Saturday, November 21, 2009

Politics

Fighting Over the Plum Dates

Bedlam still reigns on the primary calendar

Posted October 5, 2007

How chaotic is the country's presidential primary system? Consider a few recent headlines: The Democratic National Committee stripped Florida of its delegates because the state moved its primary to late January. A Florida legislator then called Iowa, South Carolina, Nevada, and New Hampshire "terrorist rogue states" for coercing candidates not to campaign in his state. Last week, two Florida lawmakers sued the DNC. Meanwhile, the Granite State—the self-appointed marshal of the primary parade—has yet to announce when its vote will actually take place. And the date of Iowa's first-in-the-nation caucus is set for January 14, but many experts believe it may yet move forward.

Meanwhile, calls for reform are growing louder. Congress is examining the situation, and the National Association of Secretaries of State, the official calendar keeper, has called an urgent meeting on presidential primaries next month.

Painful. No one expects a quick or painless fix. The national parties say they are the arbiters of primary dates, but many states have nonetheless moved their primaries up to increase their influence on the nominating process. Some 20 states are scheduled to vote on February 5, and that Super Tuesday could essentially decide the nominees. To counter that trend, the NASS has proposed a plan that would preserve the unique early positions of Iowa and New Hampshire but then augment those contests with regional primaries; a different region would go first each election cycle. A national primary day has also been discussed.
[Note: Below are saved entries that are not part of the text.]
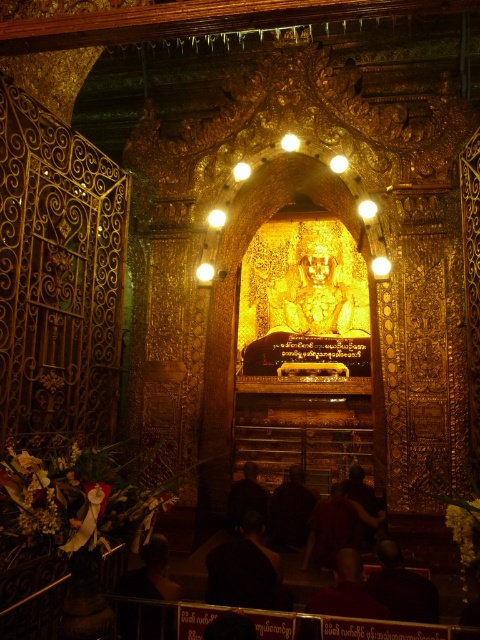 Question: From the image, what is the correct spatial relationship of black matte person at lower center in relation to dark brown fabric at center?

Choices:
 (A) below
 (B) above

Answer: (B)

Question: Which point is farther to the camera?

Choices:
 (A) dark red fabric at center
 (B) dark brown fabric at lower center
 (C) dark fabric figure at center
 (D) dark brown monk at center

Answer: (C)

Question: Among these points, which one is nearest to the camera?

Choices:
 (A) (317, 600)
 (B) (409, 616)
 (C) (335, 532)
 (D) (257, 541)

Answer: (A)

Question: Which point is closer to the camera?

Choices:
 (A) dark brown monk at center
 (B) dark brown fabric at lower center
 (C) black matte person at lower center
 (D) dark brown fabric at center

Answer: (A)

Question: Is dark brown fabric at lower center below dark brown fabric at center?

Choices:
 (A) no
 (B) yes

Answer: (B)

Question: Is black matte person at lower center smaller than dark brown monk at center?

Choices:
 (A) no
 (B) yes

Answer: (A)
But nearly all the reforms call for some national control over state party fiefdoms. "It is past time for the necessary political institutions called parties to be governed by some sort of federal intelligent design," writes political scientist Larry Sabato in his new book, A More Perfect Constitution. Sounds good. But the current bickering indicates that standardizing the process won't happen fast. So the primary dates this time around are anybody's guess.